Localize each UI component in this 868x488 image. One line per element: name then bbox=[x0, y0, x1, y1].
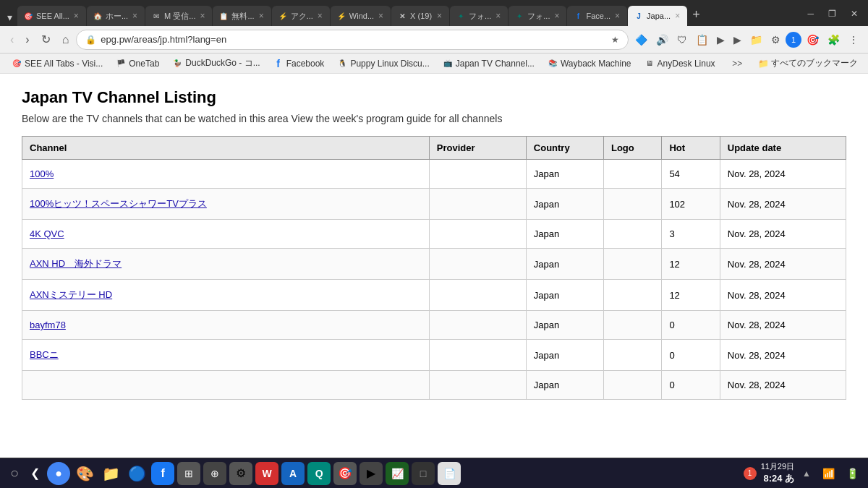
menu-btn[interactable]: ⋮ bbox=[845, 32, 862, 48]
tab-ak[interactable]: ⚡ アク... × bbox=[272, 6, 330, 26]
tab-close-facebook[interactable]: × bbox=[613, 10, 621, 22]
tab-close-x[interactable]: × bbox=[435, 10, 443, 22]
tab-favicon-ak: ⚡ bbox=[278, 11, 288, 21]
tab-fo2[interactable]: ✦ フォ... × bbox=[509, 6, 566, 26]
tab-favicon-facebook: f bbox=[573, 11, 583, 21]
taskbar-app1-icon[interactable]: ⊞ bbox=[177, 462, 200, 485]
taskbar-app2-icon[interactable]: ⊕ bbox=[203, 462, 226, 485]
tab-close-ak[interactable]: × bbox=[316, 10, 324, 22]
taskbar-facebook-taskbar-icon[interactable]: f bbox=[151, 462, 174, 485]
taskbar-chart-icon[interactable]: 📈 bbox=[386, 462, 409, 485]
tab-japan[interactable]: J Japa... × bbox=[628, 6, 687, 26]
extension-btn-9[interactable]: 1 bbox=[786, 32, 801, 48]
extensions-btn[interactable]: 🧩 bbox=[824, 32, 843, 48]
bookmark-see-all[interactable]: 🎯 SEE All Tabs - Visi... bbox=[6, 57, 109, 70]
taskbar-doc-icon[interactable]: 📄 bbox=[438, 462, 461, 485]
restore-button[interactable]: ❐ bbox=[821, 6, 843, 22]
channel-link[interactable]: 4K QVC bbox=[30, 228, 64, 239]
tab-close-see[interactable]: × bbox=[72, 10, 80, 22]
taskbar-square-icon[interactable]: □ bbox=[412, 462, 435, 485]
table-cell-provider bbox=[429, 160, 526, 189]
taskbar-circle-btn[interactable]: ○ bbox=[6, 462, 23, 484]
bookmark-facebook[interactable]: f Facebook bbox=[268, 57, 331, 70]
tab-close-fo2[interactable]: × bbox=[553, 10, 561, 22]
taskbar-back-btn[interactable]: ❮ bbox=[26, 463, 44, 483]
taskbar-play-icon[interactable]: ▶ bbox=[359, 462, 383, 485]
tab-close-mail[interactable]: × bbox=[198, 10, 206, 22]
taskbar-word-icon[interactable]: W bbox=[255, 462, 278, 485]
bookmark-anydesk[interactable]: 🖥 AnyDesk Linux bbox=[639, 57, 721, 70]
tab-wind[interactable]: ⚡ Wind... × bbox=[331, 6, 391, 26]
back-button[interactable]: ‹ bbox=[6, 30, 18, 49]
bookmark-japan-tv[interactable]: 📺 Japan TV Channel... bbox=[437, 57, 540, 70]
address-bar[interactable]: 🔒 epg.pw/areas/jp.html?lang=en ★ bbox=[76, 30, 629, 50]
forward-button[interactable]: › bbox=[21, 30, 33, 49]
extension-btn-5[interactable]: ▶ bbox=[713, 32, 728, 48]
channel-link[interactable]: BBCニ bbox=[30, 349, 59, 360]
bookmarks-folder[interactable]: 📁 すべてのブックマーク bbox=[754, 56, 862, 71]
tab-title-mail: M 受信... bbox=[164, 11, 195, 22]
table-cell-channel: bayfm78 bbox=[22, 311, 430, 340]
extension-btn-4[interactable]: 📋 bbox=[692, 32, 712, 48]
channel-link[interactable]: AXNミステリー HD bbox=[30, 289, 112, 300]
tab-close-wind[interactable]: × bbox=[377, 10, 385, 22]
tab-favicon-home: 🏠 bbox=[93, 11, 103, 21]
bookmarks-more-button[interactable]: >> bbox=[728, 57, 746, 70]
extension-btn-10[interactable]: 🎯 bbox=[803, 32, 822, 48]
taskbar-arrow-icon[interactable]: ▲ bbox=[799, 466, 814, 481]
tab-x[interactable]: ✕ X (19) × bbox=[391, 6, 449, 26]
tab-dropdown-btn[interactable]: ▾ bbox=[3, 9, 17, 26]
channel-link[interactable]: AXN HD 海外ドラマ bbox=[30, 258, 122, 269]
taskbar-battery-icon[interactable]: 🔋 bbox=[843, 466, 862, 481]
taskbar-settings-icon[interactable]: ⚙ bbox=[229, 462, 252, 485]
channel-link[interactable]: 100% bbox=[30, 168, 54, 179]
tab-title-ak: アク... bbox=[291, 11, 313, 22]
extension-btn-1[interactable]: 🔷 bbox=[631, 32, 651, 48]
taskbar-photos-icon[interactable]: 🎨 bbox=[73, 462, 96, 485]
tab-facebook[interactable]: f Face... × bbox=[567, 6, 627, 26]
tab-fo1[interactable]: ✦ フォ... × bbox=[450, 6, 508, 26]
channel-link[interactable]: 100%ヒッツ！スペースシャワーTVプラス bbox=[30, 198, 207, 209]
bookmark-puppy[interactable]: 🐧 Puppy Linux Discu... bbox=[331, 57, 435, 70]
taskbar-ai-icon[interactable]: A bbox=[281, 462, 305, 485]
tab-close-free[interactable]: × bbox=[258, 10, 265, 22]
bookmark-ddg[interactable]: 🦆 DuckDuckGo - コ... bbox=[166, 56, 265, 71]
taskbar-q-icon[interactable]: Q bbox=[307, 462, 331, 485]
table-cell-date: Nov. 28, 2024 bbox=[720, 220, 846, 249]
extension-btn-7[interactable]: 📁 bbox=[746, 32, 766, 48]
bookmark-label-anydesk: AnyDesk Linux bbox=[658, 59, 715, 69]
taskbar-chromebook-icon[interactable]: ● bbox=[47, 462, 70, 485]
bookmark-favicon-ddg: 🦆 bbox=[172, 59, 182, 69]
extension-btn-8[interactable]: ⚙ bbox=[767, 32, 784, 48]
tab-close-japan[interactable]: × bbox=[673, 10, 681, 22]
close-button[interactable]: ✕ bbox=[843, 6, 865, 22]
tab-home[interactable]: 🏠 ホー... × bbox=[87, 6, 145, 26]
minimize-button[interactable]: ─ bbox=[800, 6, 821, 22]
notification-badge[interactable]: 1 bbox=[744, 467, 757, 480]
tab-close-home[interactable]: × bbox=[131, 10, 139, 22]
tab-free[interactable]: 📋 無料... × bbox=[213, 6, 271, 26]
tab-favicon-mail: ✉ bbox=[151, 11, 161, 21]
tab-title-x: X (19) bbox=[410, 12, 433, 20]
table-row: bayfm78Japan0Nov. 28, 2024 bbox=[22, 311, 846, 340]
new-tab-button[interactable]: + bbox=[688, 7, 705, 22]
bookmark-favicon-anydesk: 🖥 bbox=[644, 59, 655, 69]
taskbar-target-icon[interactable]: 🎯 bbox=[333, 462, 357, 485]
home-button[interactable]: ⌂ bbox=[58, 30, 74, 49]
extension-btn-3[interactable]: 🛡 bbox=[673, 32, 691, 48]
star-icon[interactable]: ★ bbox=[611, 35, 619, 45]
refresh-button[interactable]: ↻ bbox=[37, 30, 55, 49]
channel-link[interactable]: bayfm78 bbox=[30, 320, 66, 330]
tab-see-all[interactable]: 🎯 SEE All... × bbox=[17, 6, 86, 26]
table-cell-hot: 102 bbox=[662, 189, 720, 220]
extension-btn-2[interactable]: 🔊 bbox=[652, 32, 672, 48]
bookmark-wayback[interactable]: 📚 Wayback Machine bbox=[542, 57, 637, 70]
taskbar-wifi-icon[interactable]: 📶 bbox=[819, 466, 838, 481]
extension-btn-6[interactable]: ▶ bbox=[730, 32, 745, 48]
tab-title-free: 無料... bbox=[231, 11, 254, 22]
tab-mail[interactable]: ✉ M 受信... × bbox=[145, 6, 212, 26]
taskbar-chrome-icon[interactable]: 🔵 bbox=[125, 462, 148, 485]
taskbar-files-icon[interactable]: 📁 bbox=[99, 462, 122, 485]
bookmark-onetab[interactable]: 🏴 OneTab bbox=[110, 57, 165, 70]
tab-close-fo1[interactable]: × bbox=[494, 10, 502, 22]
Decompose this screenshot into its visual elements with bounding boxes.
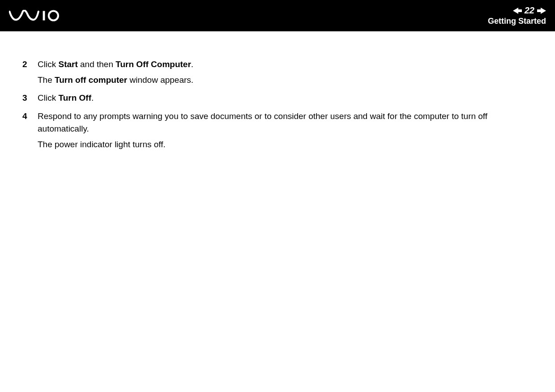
svg-marker-2 [513,8,522,14]
section-title: Getting Started [488,17,546,26]
text-run: Respond to any prompts warning you to sa… [38,111,487,134]
svg-rect-0 [43,11,45,21]
svg-marker-3 [537,8,546,14]
text-run: Click [38,93,58,102]
step-paragraph: Click Turn Off. [38,92,533,105]
prev-page-arrow-icon[interactable] [513,8,522,14]
svg-point-1 [49,11,58,21]
step-paragraph: Respond to any prompts warning you to sa… [38,110,533,136]
step-body: Click Turn Off. [38,92,533,105]
text-run: Start [58,60,77,69]
text-run: Turn Off Computer [115,60,191,69]
step: 2Click Start and then Turn Off Computer.… [22,58,533,86]
header-right: 22 Getting Started [488,5,546,26]
text-run: Turn off computer [55,75,127,85]
text-run: . [191,60,193,69]
vaio-logo [9,10,72,21]
step-body: Click Start and then Turn Off Computer.T… [38,58,533,86]
step-number: 3 [22,92,38,105]
text-run: The power indicator light turns off. [38,140,166,149]
text-run: Click [38,60,58,69]
text-run: and then [78,60,116,69]
step: 4Respond to any prompts warning you to s… [22,110,533,151]
text-run: . [91,93,94,102]
next-page-arrow-icon[interactable] [537,8,546,14]
page-number: 22 [525,5,534,16]
step-paragraph: The power indicator light turns off. [38,138,533,151]
step-number: 4 [22,110,38,123]
text-run: The [38,75,55,85]
text-run: Turn Off [58,93,91,102]
step-body: Respond to any prompts warning you to sa… [38,110,533,151]
page-header: 22 Getting Started [0,0,555,31]
step-number: 2 [22,58,38,71]
page-nav: 22 [513,5,546,16]
text-run: window appears. [127,75,193,85]
page-content: 2Click Start and then Turn Off Computer.… [0,31,555,151]
step: 3Click Turn Off. [22,92,533,105]
step-paragraph: Click Start and then Turn Off Computer. [38,58,533,71]
step-paragraph: The Turn off computer window appears. [38,74,533,87]
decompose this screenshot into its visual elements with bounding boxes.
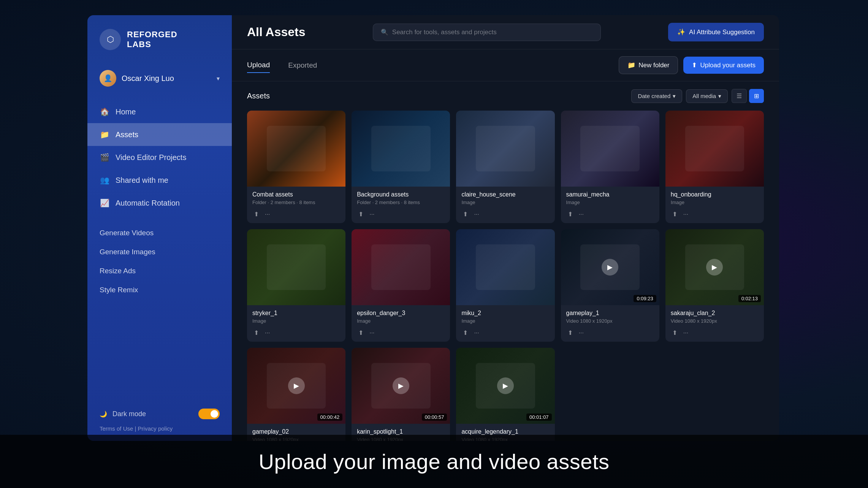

——

TASK DETAILS
Go through the material and report each line that holds the string "indicator".

ANSWER TO THIS TASK
text-run: The power indicator light turns off. [38,140,166,149]
step-paragraph: The power indicator light turns off. [38,138,533,151]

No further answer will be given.